The 2017 edition was published at the end of February and is considerably modified from the 2003 edition. This article is designed to explain the key differences and how the new standard is intended to be used.
During March, four further articles will explain the changes from the perspective of different users of the standard. Questions are welcome. Please follow the link at the end to email us.
What has changed?
The 2003 edition was itself a development of the 1993 edition. The 2003 standard divided requirements into three sections of: design conformance testing; quality conformance testing and recalibration. The intention was to allow different groups of users to identify the relevant clauses for their needs.
The 2017 edition takes this logic even further and divides the standard into two distinct parts.
Part 1 still provides requirements for design and quality control during manufacture. It also provides specifications for documenting conformance of hand torque tools. This documentation is referred to as a declaration of conformance because it is stating that the torque tool conforms to the requirements of the standard.
Part 2 defines the requirements for calibration of torque tools including the establishment of uncertainty budgets and the content of certificates of calibration.
Calibration is defined by ISO as: “a set of operations that establish, under specified conditions, the relationship between values of quantities indicated by a measuring instrument or measuring system .... and the corresponding values realized by standards.”
Calibration does not include adjustment or imply conformance, it provides information for the user to assess and act upon.
When does it come into effect?
The standard is now published and can now be used. However, in Europe the Euro Norm or EN version has a 12 month period of overlap where either edition can be used. In the case of this new standard that is important because calibration accreditation bodies will take up to a year to audit all of their laboratories against the new edition of the standard.
Why make it more complex?
The standard is splitting into two parts because it has been recognised that torque tool calibration requirements have moved on since the standard was last published in 2003.
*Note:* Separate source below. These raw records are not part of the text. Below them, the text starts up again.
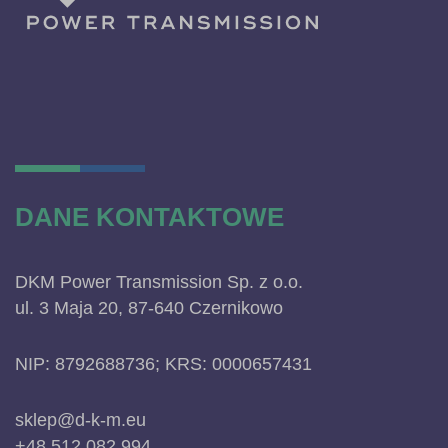
DANE KONTAKTOWE
DKM Power Transmission Sp. z o.o.
ul. 3 Maja 20, 87-640 Czernikowo
NIP: 8792688736; KRS: 0000657431
sklep@d-k-m.eu
+48 512 082 994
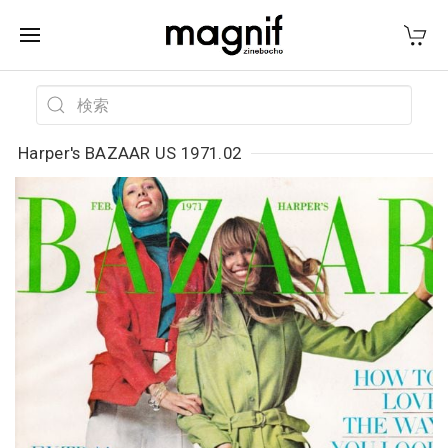
Harper's BAZAAR US 1971.02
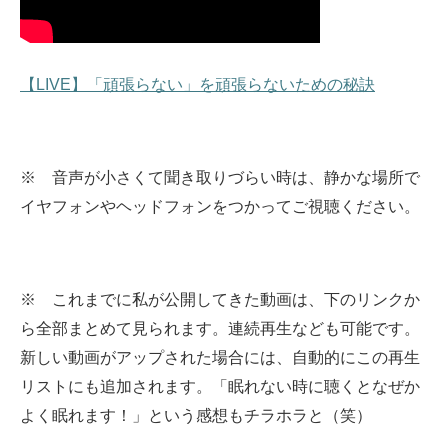
【LIVE】「頑張らない」を頑張らないための秘訣
※ 音声が小さくて聞き取りづらい時は、静かな場所で
イヤフォンやヘッドフォンをつかってご視聴ください。
※ これまでに私が公開してきた動画は、下のリンクか
ら全部まとめて見られます。
連続再生なども可能です。
新しい動画がアップされた場合には、自動的にこの再生
リストにも追加されます。
「眠れない時に聴くとなぜか
よく眠れます！」という感想もチラホラと（笑）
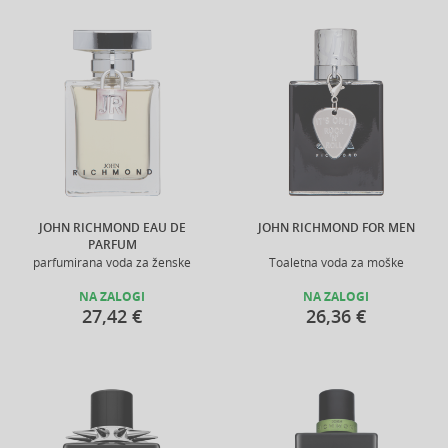
JOHN RICHMOND EAU DE
JOHN RICHMOND FOR MEN
PARFUM
parfumirana voda za ženske
Toaletna voda za moške
NA ZALOGI
NA ZALOGI
27,42 €
26,36 €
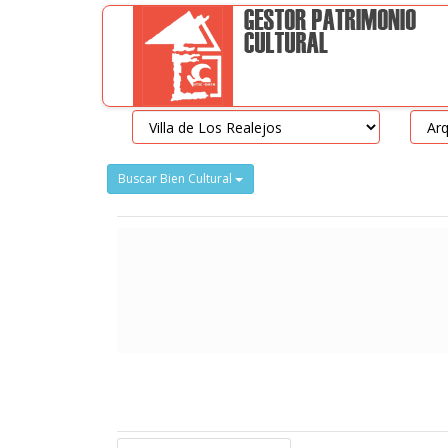
Buscar Bien Cultural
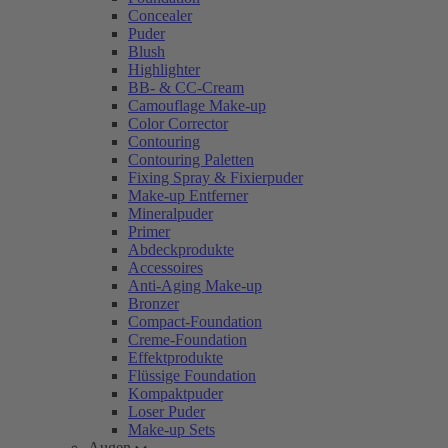
Concealer
Puder
Blush
Highlighter
BB- & CC-Cream
Camouflage Make-up
Color Corrector
Contouring
Contouring Paletten
Fixing Spray & Fixierpuder
Make-up Entferner
Mineralpuder
Primer
Abdeckprodukte
Accessoires
Anti-Aging Make-up
Bronzer
Compact-Foundation
Creme-Foundation
Effektprodukte
Flüssige Foundation
Kompaktpuder
Loser Puder
Make-up Sets
Augen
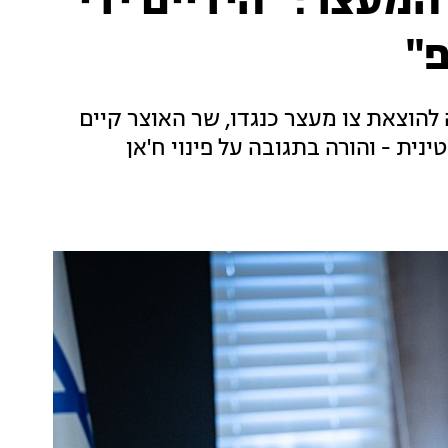
מעצר: "הידיים ידי
"
להוצאת צו מעצר כנגדו, שר האוצר קיים
ת - והורה בתגובה על פינוי ח'אן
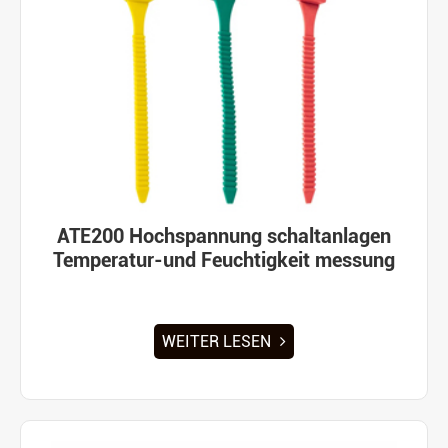
ATE200 Hochspannung schaltanlagen
Temperatur-und Feuchtigkeit messung
WEITER LESEN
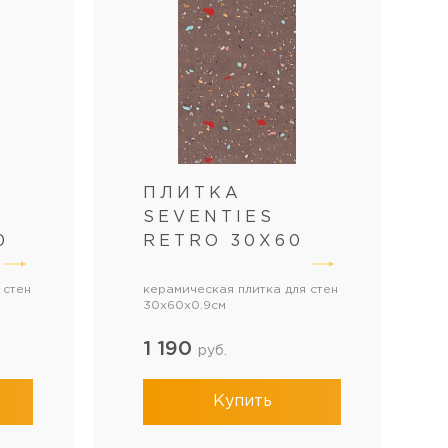
ПЛИТКА
SEVENTIES
0
RETRO 30Х60
 стен
керамическая плитка для стен
30x60x0.9см
1 190
руб.
Купить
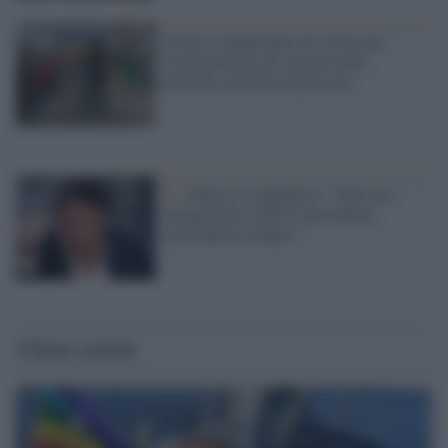
Orrore, organizzano un corteo per
criminalizzare gli omosessuali:
presenti centinaia di persone
Iv /
Renzi il viaggiatore: "Sono nel
Senegal dove vedrò il presidente,
mercoledì al Senato"
Ultime notizie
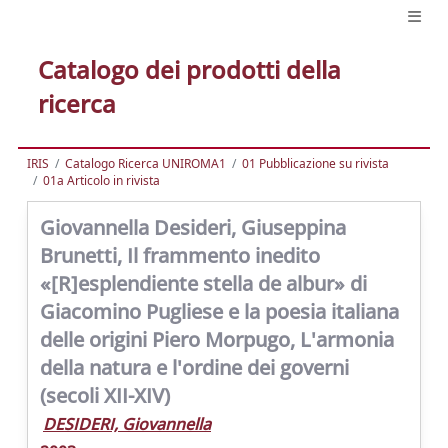
Catalogo dei prodotti della
ricerca
IRIS
Catalogo Ricerca UNIROMA1
01 Pubblicazione su rivista
01a Articolo in rivista
Giovannella Desideri, Giuseppina
Brunetti, Il frammento inedito
«[R]esplendiente stella de albur» di
Giacomino Pugliese e la poesia italiana
delle origini Piero Morpugo, L'armonia
della natura e l'ordine dei governi
(secoli XII-XIV)
DESIDERI, Giovannella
The two new parts can be described as one part which follows closely to the existing standard and one part which provides a consistent framework for calibrating a hand torque tool to the level that exists in accredited calibration laboratories across the world. The titles of the standards help clarify the difference.
EN ISO 6789:2017 Part 1: Requirements and Methods for design conformance testing and quality conformance testing - Minimum requirements for declaration of conformance.
The quality conformance testing performed under Part 1 is the testing performed on a new torque tool during manufacture. The document that manufacturers will now deliver is a "declaration of conformance" rather than a "calibration certificate". This is because the manufacturer is declaring that the tool conforms to the standard.
EN ISO 6789:2017 Part 2: Requirements for calibration and determination of measurement uncertainty
The calibration performed under Part 2 is a traceable calibration including steps to understand the factors for that particular torque tool that might cause the calibration values to vary from calibration to calibration. Any UKAS accredited laboratory in the United Kingdom, or indeed any laboratory accredited to ISO 17025 by an appropriate organisation, will be required to establish the uncertainty by conducting these steps. A model of torque tool that the laboratory has not seen before would take about 60 minutes to calibrate to the new standard.
How does it affect a torque tool user?
The next four articles mentioned earlier will explore the question from the perspective of a manufacturer, a calibration laboratory, an automotive user and an industrial user. For those of you who cannot wait a few weeks, one can summarise the logic as follows:
If a current end user was previously content to buy a new torque tool and put it into service on the basis of the "calibration certificate" supplied with the tool by the manufacturer, then they can continue to do so after the standard changes, even though the new piece of paper is now called a "declaration of conformance".
If the end user's quality control processes currently require a traceable calibration certificate issued by an accredited laboratory then they will already not accept the current manufacturer's piece of paper but will be paying for a calibration in an accredited laboratory.
If the end user is currently happy with the manufacturer's piece of paper for a new tool, then a periodic assessment from their in-house facility or from a sub-contractor should provide an equivalent level of confidence in the performance of the tool. Under the new Part 1 these sub-contractors will be able to continue that work as long as they observe the new changes, (see the article next week) but they will not be able to call it a calibration and will not be able to issue a "calibration certificate". They will be able to issue a "declaration of conformance".
In essence, one of the key changes in the standard is to protect the use of the term "calibration". It will initially be confusing to both end users and service providers, but the International Standards Organisation has clear definitions of words such as "calibration" and we will have to adapt our thinking to conform.